* **Records for the exercise**
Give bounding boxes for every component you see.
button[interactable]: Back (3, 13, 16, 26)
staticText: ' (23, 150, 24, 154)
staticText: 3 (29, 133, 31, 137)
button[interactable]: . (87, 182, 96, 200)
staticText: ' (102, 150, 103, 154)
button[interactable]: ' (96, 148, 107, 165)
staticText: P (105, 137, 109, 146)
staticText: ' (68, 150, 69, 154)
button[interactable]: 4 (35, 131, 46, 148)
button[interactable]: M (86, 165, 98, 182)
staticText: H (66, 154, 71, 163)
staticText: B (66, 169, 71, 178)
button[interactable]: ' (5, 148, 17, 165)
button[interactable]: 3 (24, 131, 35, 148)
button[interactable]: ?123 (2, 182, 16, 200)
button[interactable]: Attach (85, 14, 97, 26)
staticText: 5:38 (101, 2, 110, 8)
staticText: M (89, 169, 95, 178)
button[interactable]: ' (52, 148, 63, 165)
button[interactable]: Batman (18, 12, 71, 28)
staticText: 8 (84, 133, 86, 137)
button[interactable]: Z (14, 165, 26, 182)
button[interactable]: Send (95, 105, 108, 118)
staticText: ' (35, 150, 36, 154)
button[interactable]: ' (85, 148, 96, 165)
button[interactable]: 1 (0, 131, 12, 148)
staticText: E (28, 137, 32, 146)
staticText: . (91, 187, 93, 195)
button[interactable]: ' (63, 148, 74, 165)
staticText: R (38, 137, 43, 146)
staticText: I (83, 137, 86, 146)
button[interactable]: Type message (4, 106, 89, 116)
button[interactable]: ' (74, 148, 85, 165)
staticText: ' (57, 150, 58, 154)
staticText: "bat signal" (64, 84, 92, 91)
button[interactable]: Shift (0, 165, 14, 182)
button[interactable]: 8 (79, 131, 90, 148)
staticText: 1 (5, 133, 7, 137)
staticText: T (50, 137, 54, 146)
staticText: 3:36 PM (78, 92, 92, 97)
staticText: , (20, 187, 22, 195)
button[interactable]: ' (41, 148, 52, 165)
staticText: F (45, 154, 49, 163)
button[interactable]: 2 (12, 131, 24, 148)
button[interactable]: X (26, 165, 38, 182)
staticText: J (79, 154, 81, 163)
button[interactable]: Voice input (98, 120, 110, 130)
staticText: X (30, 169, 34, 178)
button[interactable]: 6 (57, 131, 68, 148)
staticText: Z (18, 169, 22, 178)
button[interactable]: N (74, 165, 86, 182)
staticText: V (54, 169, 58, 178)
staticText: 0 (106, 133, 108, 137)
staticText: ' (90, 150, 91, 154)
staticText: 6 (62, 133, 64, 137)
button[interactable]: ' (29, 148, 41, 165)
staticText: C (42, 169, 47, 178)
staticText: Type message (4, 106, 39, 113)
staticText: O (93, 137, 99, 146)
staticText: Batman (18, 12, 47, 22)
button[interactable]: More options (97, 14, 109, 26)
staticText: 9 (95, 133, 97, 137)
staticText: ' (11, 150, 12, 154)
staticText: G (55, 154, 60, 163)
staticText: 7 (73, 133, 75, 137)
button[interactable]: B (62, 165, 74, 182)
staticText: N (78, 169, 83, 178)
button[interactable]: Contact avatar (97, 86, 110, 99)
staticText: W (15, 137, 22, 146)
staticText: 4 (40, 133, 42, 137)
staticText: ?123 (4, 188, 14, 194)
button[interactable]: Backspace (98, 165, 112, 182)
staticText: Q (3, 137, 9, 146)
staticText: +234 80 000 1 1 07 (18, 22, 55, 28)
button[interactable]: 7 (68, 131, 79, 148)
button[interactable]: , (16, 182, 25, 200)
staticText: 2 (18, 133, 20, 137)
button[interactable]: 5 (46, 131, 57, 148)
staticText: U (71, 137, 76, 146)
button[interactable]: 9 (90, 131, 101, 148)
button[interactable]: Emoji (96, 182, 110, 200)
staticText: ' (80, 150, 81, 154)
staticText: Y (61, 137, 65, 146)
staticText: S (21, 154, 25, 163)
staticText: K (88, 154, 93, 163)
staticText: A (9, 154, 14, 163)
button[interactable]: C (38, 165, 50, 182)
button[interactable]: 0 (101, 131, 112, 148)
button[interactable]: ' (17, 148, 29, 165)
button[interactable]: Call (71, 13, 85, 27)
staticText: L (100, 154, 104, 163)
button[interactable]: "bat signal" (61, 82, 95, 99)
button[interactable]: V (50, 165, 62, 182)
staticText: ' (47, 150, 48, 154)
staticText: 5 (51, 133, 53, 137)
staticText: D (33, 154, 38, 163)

* * *

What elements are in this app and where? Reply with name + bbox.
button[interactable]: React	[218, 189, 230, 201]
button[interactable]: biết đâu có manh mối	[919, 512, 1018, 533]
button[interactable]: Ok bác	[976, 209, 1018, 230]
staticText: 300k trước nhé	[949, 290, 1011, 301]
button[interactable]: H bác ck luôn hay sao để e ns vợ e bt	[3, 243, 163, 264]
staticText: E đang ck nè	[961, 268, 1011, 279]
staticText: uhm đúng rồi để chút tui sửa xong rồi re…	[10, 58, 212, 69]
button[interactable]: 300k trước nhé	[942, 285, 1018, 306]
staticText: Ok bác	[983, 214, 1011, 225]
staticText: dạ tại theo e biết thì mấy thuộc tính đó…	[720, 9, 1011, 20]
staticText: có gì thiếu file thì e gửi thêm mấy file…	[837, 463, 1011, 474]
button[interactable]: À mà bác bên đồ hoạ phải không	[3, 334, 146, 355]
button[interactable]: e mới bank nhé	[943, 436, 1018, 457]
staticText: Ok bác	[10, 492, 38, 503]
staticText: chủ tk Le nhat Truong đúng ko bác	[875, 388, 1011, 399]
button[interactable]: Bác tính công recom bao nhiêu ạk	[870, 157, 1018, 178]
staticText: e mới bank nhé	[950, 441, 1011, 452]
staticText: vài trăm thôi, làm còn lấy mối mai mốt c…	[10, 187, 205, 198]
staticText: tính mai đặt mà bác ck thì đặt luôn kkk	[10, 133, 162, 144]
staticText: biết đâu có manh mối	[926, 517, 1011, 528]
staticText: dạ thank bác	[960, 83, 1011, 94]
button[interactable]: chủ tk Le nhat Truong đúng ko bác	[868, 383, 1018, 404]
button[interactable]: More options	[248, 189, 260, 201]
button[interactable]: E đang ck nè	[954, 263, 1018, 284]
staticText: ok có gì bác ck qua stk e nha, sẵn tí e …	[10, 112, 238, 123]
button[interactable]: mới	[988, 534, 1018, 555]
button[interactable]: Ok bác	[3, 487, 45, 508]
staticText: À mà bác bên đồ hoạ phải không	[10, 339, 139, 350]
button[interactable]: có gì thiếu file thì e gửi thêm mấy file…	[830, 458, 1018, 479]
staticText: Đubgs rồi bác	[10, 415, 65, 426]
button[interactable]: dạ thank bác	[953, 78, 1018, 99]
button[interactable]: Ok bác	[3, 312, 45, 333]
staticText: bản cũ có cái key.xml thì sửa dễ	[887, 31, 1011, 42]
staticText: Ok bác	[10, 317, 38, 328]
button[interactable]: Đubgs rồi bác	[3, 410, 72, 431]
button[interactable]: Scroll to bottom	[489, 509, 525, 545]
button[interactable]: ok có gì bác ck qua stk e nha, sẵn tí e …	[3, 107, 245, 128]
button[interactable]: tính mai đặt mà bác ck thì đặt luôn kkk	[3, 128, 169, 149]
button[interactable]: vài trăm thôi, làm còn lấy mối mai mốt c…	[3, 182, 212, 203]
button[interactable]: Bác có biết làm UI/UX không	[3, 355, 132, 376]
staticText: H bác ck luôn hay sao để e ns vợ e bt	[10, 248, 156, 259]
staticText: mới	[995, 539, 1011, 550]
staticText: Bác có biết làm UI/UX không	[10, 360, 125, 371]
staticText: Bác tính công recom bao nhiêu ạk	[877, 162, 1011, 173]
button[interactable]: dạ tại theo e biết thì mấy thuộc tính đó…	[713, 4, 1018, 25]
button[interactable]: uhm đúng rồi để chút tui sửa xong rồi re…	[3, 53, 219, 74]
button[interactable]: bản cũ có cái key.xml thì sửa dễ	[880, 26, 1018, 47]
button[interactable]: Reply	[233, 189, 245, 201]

* **Exercise directions**
Find every line above that contains the word "More", and return each one.

* **Task response**
button[interactable]: More options (97, 14, 109, 26)
button[interactable]: More options	[248, 189, 260, 201]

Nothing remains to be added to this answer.